Più in particolare, a mente del sistema di contabilità pubblica in questione, la cartolarizzazione dei crediti pubblici non incide sul debito pubblico se l’amministrazione cedente mantiene un coinvolgimento sostanziale nei rischi e benefici dell’operazione. In tal caso, l’operazione viene considerata “on balance” e incide pienamente (rectius negativamente) sul saldo di finanza pubblica.
Per essere pratici, è escluso che i soggetti comunque riconducibili allo Stato possano sottoscrivere le note emesse dal veicolo di cartolarizzazione del magazzino dei crediti fiscali. Infatti, laddove fosse la stessa pubblica amministrazione a sottoscrivere le note emesse dal veicolo, i proventi non verrebbero utilizzati a scopo di investimento e l’operazione non avrebbe alcun effetto migliorativo per i conti pubblici.

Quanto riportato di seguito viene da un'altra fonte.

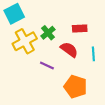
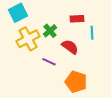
red rectangle: (80, 29) -> (77, 19), moved
cyan line: (93, 54) -> (92, 33), moved

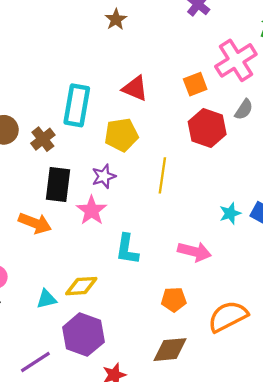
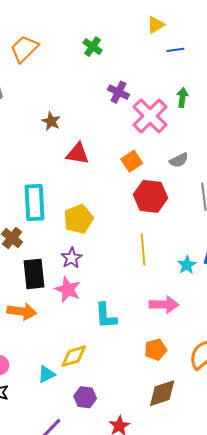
pink cross: (236, 60) -> (150, 116), moved
red triangle: (135, 88) -> (78, 154), moved
gray semicircle: (244, 110) -> (179, 160), moved, turned 42
yellow line: (162, 175) -> (143, 249), moved
purple hexagon: (83, 335) -> (85, 397), size x0.6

Last but not least, la questione del prezzo di cessione resta centrale. E’ necessario procedere mediante gara pubblica alla selezione del cessionario? O la determinazione del prezzo può essere rimessa alla libera discrezionalità del cedente?
A ben vedere la fissazione del corrispettivo deve avvenire in coerenza con il valore atteso di realizzo e secondo criteri oggettivi, per evitare fenomeni di sottovalutazione lesivi dell’interesse pubblico. Questo implica lo svolgimento di una procedura di selezione competitiva con rigorosi criteri di ammissione e precisi argini al ribasso speculativo dei valori di cessione.
Orbene, a voler trarre alcune preliminari conclusioni, quello che sembra è che, pur essendo astrattamente ammissibile, la cessione e cartolarizzazione del magazzino crediti fiscali non si presenta neutra, né sul piano giuridico, né su quello contabile. Anzi, stanti i limiti normativi fissati dal sistema dei conti pubblici, permarrebbe il rischio che tale operazione accresca il debito pubblico.